El ser humano está programado químicamente para amar el dulce. En el empalagado mundo moderno, el caramelo de anís es un triste de la piñata, pero en la Prehistoria aquella semilla dulce y fragante era un regalo. Egipto, civilización perfumista, fue pionero en dos disciplinas relacionadas con el anís: la invención de los alambiques -fueron misioneros de Alejandría quienes enseñaron a los celtas a destilar whisky-, y el cultivo de anís verde (el anís estrellado, Illicium verum, llegó después de China).

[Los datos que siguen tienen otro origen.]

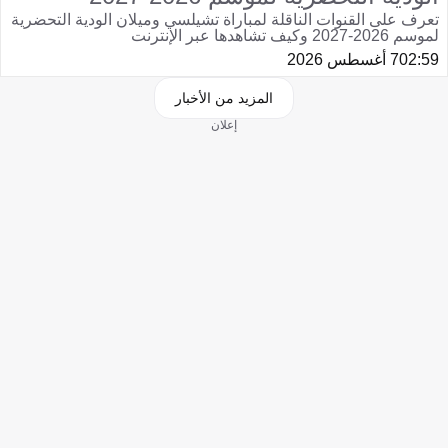
تعرف على القنوات الناقلة لمباراة تشيلسي وميلان الودية التحضرية
لموسم 2026-2027 وكيف تشاهدها عبر الإنترنت
02:59
7 أغسطس 2026
المزيد من الأخبار
إعلان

La literatura médica de la antigüedad le otorgó innumerables cualidades terapéuticas, algunas demostradas -ayuda a eliminar los gases-, y otras no (el efecto de aumentar la leche en las madres y el semen en los hombres, creencia vigente en época de Carlomagno).
Destilando elixires
Mientras Carlomagno guerreaba para unificar el Sacro Imperio Germánico, al sur del continente europeo, la Península Ibérica se adentraba en una de las etapas más fértiles de su historia en adelantos científicos y culturales: Al Andalus. Los árabes revolucionaron la alquimia y obtuvieron los primeros elixires, o destilados de vino. El principio de la destilación de alcoholes es sencillo: el punto de ebullición del alcohol es más bajo que el del agua (78ºC). Al aplicar calor a una caldera con alcohol diluido en otro líquido, éste se evapora antes, y llevándolo por el alambique a la zona de enfriamiento, se condensa un alcohol puro con los aromas de las sustancias maceradas en él. Los árabes limitaron los destilados a perfumería, y mostraron su amor al anís usándolo en grano para aromatizar confituras, masas, panes, carnes, embutidos, aliños y adobos, usos aún vivos en la cocina tradicional.

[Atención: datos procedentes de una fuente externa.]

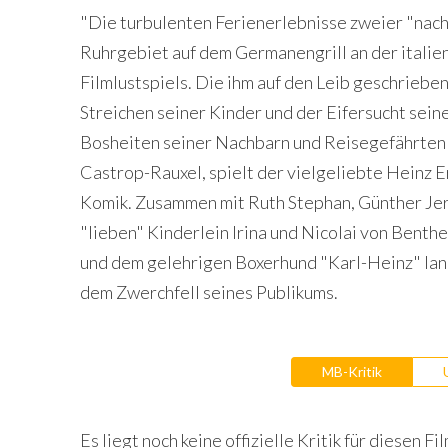
"Die turbulenten Ferienerlebnisse zweier "nach
Ruhrgebiet auf dem Germanengrill an der italie
Filmlustspiels. Die ihm auf den Leib geschriebene
Streichen seiner Kinder und der Eifersucht sein
Bosheiten seiner Nachbarn und Reisegefährten 
Castrop-Rauxel, spielt der vielgeliebte Heinz Er
Komik. Zusammen mit Ruth Stephan, Günther Jers
"lieben" Kinderlein Irina und Nicolai von Benth
und dem gelehrigen Boxerhund "Karl-Heinz" land
dem Zwerchfell seines Publikums.
MB-Kritik
Es liegt noch keine offizielle Kritik für diesen Fil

Sobre el origen de la bebida, El libro de los aguardientes y licores baraja dos opciones. Una pasa por Holanda, Francia y el anís estrellado. La otra nos lleva a Abderramán III, primer califa omeya de Córdoba (siglo X). Abderramán era aficionado a los alambiques y a las virtudes medicinales del anís. En territorio cordobés, el amor al anís sigue vigente, y además de concentrar Rute destilerías míticas como Machaquito y hasta un Museo del Anís, en cualquier rincón de la provincia le sorprenden bautizando torrijas, roscos y pestiños con un chorro de anís flambeado. Una fiesta.
El anís por el mundo
El Gran Capitán Gonzalo Fernández de Córdoba, vivió cinco siglos después que su paisano Abderramán III. Fue estratega de la Reconquista con los Reyes Católicos. Sus tropas bebían en combate “cincuenta mil ducados de aguardiente de anís”, escribe Carlos Delgado. La afición se mantuvo durante siglos: no fue ni es exclusiva de España, pero otros rincones del Mediterráneo se decantaron por un estilo de anisados, como los recios rakis turcos y balcánicos, el arak sirio-libanés, el ouzo griego o, en otro estilo, la sambuca italiana.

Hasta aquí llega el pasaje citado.